> PROBLEM
Would you please give every entry again exactly, without the pictures?

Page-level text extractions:
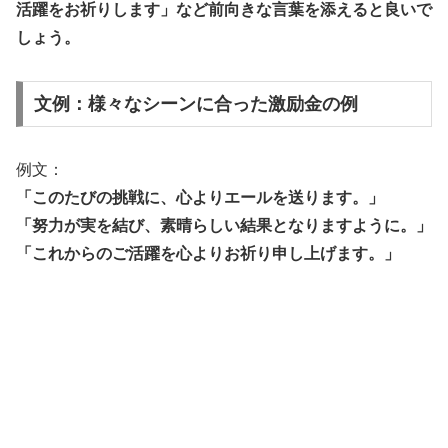
活躍をお祈りします」など前向きな言葉を添えると良いで
しょう。
文例：様々なシーンに合った激励金の例
例文：
「このたびの挑戦に、心よりエールを送ります。」
「努力が実を結び、素晴らしい結果となりますように。」
「これからのご活躍を心よりお祈り申し上げます。」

> ANSWER TO THIS PROBLEM
活躍をお祈りします」など前向きな言葉を添えると良いで
しょう。
文例：様々なシーンに合った激励金の例
例文：
「このたびの挑戦に、心よりエールを送ります。」
「努力が実を結び、素晴らしい結果となりますように。」
「これからのご活躍を心よりお祈り申し上げます。」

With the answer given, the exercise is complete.